E para que nos possam acompanhar na leitura desse texto que escrevo sem roteiro, apenas escrevo porque sinto que o devo, pois tais palavras e pensamentos surgem do nada, e quando vem, desejam ser compartilhados, trago aos ouvidos de vocês uma banda que conheci a pouco tempo e me convenceu com sua originalidade e excentricidade. Of Monsters and Men (ocasionalmente abreviado por OMAM) que é uma banda de Folk rock formada na Islândia em 2010 composta pelos islandeses Nana Bryndís (vocal e violão), Ragnar "Raggi" Þórhallsson (vocal e violão), Brynjar Leifsson (guitarrista), Arnar Rósenkranz Hilmarsson (baterista) e Kristján Páll Kristjánsson (baixo). A banda foi formada após um projeto solo da vocalista, chamado Songbird, que depois recrutou os outros integrantes da banda.
...
Existe um
infinito inteiro em nossa mente, que é composto pelo universo
de neurônios, que perpassam pela nossa massa cinzenta e nos fazem ser
quem somos. É desse infinito universo em nossa mente que surgem todas as
criaturas existentes em nosso mundo, sendo a maior delas Deus. E tendo nós,
aceitado Deus, aquele que concebemos como nosso antecessor a todas as coisas, o
ser onibenevolente, onipotente e onipresente, percebe-se (poucos) que somos
mais do que apenas biologia viva, somos criadores de qualquer coisa, inclusive
um Deus. E uma consequência direta disso foi o surgimento penoso de um outro
Deus. O medo.
Todo ser humano possui sua liberdade de escolha, o livre arbítrio (um conceito que acho deve ser mudado, já que acredito não existe de fato uma liberdade de escolha, a partir do momento de que dependendo da sua escolha, haverá um julgamento dizendo se isso pode ou não pode... ) que nos permitem seguirmos o caminho que desejarmos. No entanto existe um ser em nossa mente que nos prende onde estamos, e o seu nome é Medo. O medo de se arrepender, o medo de estar errado, o medo de ser julgado, o medo de fracassar, o medo de ser o que se é de verdade, o medo dos outros, o medo de si, o medo de tudo!
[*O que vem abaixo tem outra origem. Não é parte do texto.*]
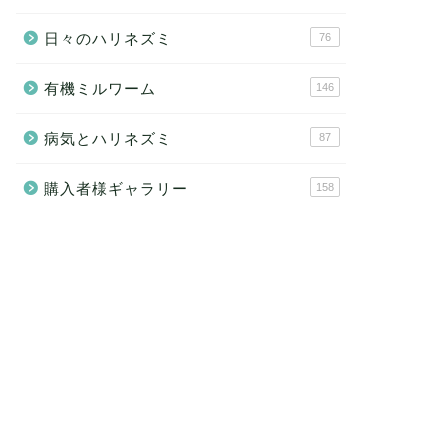
日々のハリネズミ
76
有機ミルワーム
146
病気とハリネズミ
87
購入者様ギャラリー
158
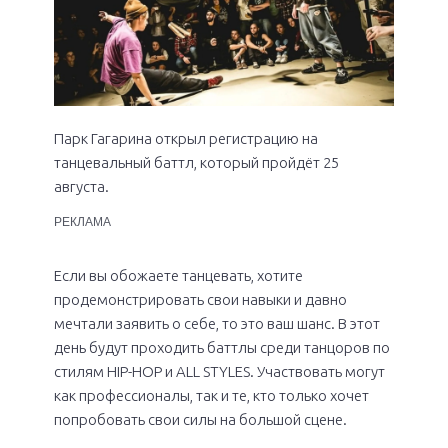
Парк Гагарина открыл регистрацию на
танцевальный баттл, который пройдёт 25
августа.
РЕКЛАМА
Если вы обожаете танцевать, хотите
продемонстрировать свои навыки и давно
мечтали заявить о себе, то это ваш шанс. В этот
день будут проходить баттлы среди танцоров по
стилям HIP-HOP и ALL STYLES. Участвовать могут
как профессионалы, так и те, кто только хочет
попробовать свои силы на большой сцене.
E é ele que nos move a fazer escolhas, muitas delas erradas, muitas delas certas (para aqueles que mesmo com medo, enfrentam seus temores) e criam as suas personalidades, dão grito a sua voz, revelando os caminhos e encruzilhadas para os outros que ainda se encontram parados com medo de se mover. Pois para cada escolha feita, uma estrada será construída, uma estrada de terra, onde corpos se decompõem e seus ossos se fossilizam com o passar dos anos, corpos esses, quais sempre nos lembraremos enquanto vagarmos pelo mundo, seus fantasmas estarão sempre em nossos ombros, sussurrando, cochichando. Medo sempre estará conosco, até o fim dos tempos.
Por tanto meus caros amigos, sem querer enfatizar muito nesse assunto, concluo que o medo que sentimos esteve conosco desde o dia em que nascemos, quando choramos ao ser tirado das entranhas de nossa progenitora e jogados sem nosso consentimento em um mundo como esse. Não pedimos pra nascer, mas não desejamos morrer, fomos criados e por tal merecemos estar vivos e enfrentando Medo onde quer que estejamos, já que ele é como um órgão tão cinzento como nosso cérebro infinito.
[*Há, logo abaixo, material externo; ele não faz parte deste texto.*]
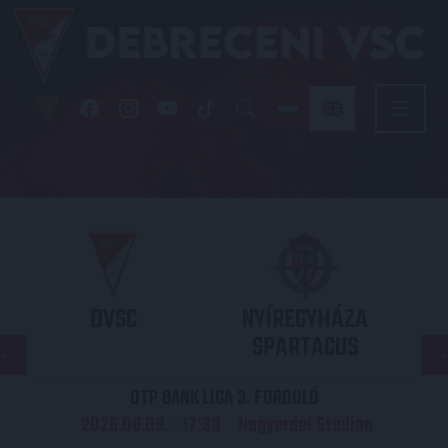
DVSC
NYÍREGYHÁZA
SPARTACUS
OTP BANK LIGA 3. FORDULÓ
2026.08.09. - 17
30
Nagyerdei Stadion
:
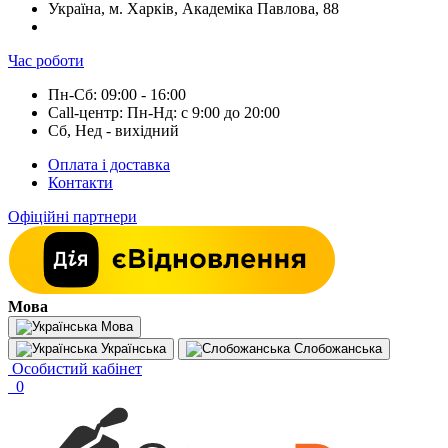
Україна, м. Харків, Академіка Павлова, 88
Час роботи
Пн-Сб: 09:00 - 16:00
Call-центр: Пн-Нд: с 9:00 до 20:00
Сб, Нед - вихідний
Оплата і доставка
Контакти
Офіційні партнери
Мова
Мова
Українська
Слобожанська
Особистий кабінет
0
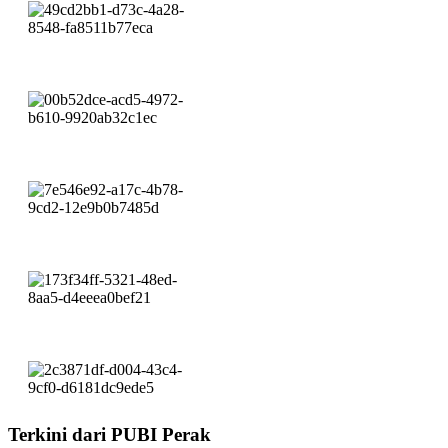
Terkini dari PUBI Perak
Por fim, aceitem que sentir medo é natural, não se sintam menos porque acham que outros não o possuem, pois Medo sempre estará lá, assim como o deus que criamos, ele é carne viva que range a madeira da nossa casa, que nos visita em sonhos e nos diz, em sua solidão e melancolia, que não somos capazes, não para nos colocar pra baixo, mas para nos impulsionar a enfrenta-lo. Então não devemos interferir em seu agir, cada um deve enfrenta-lo a sua forma.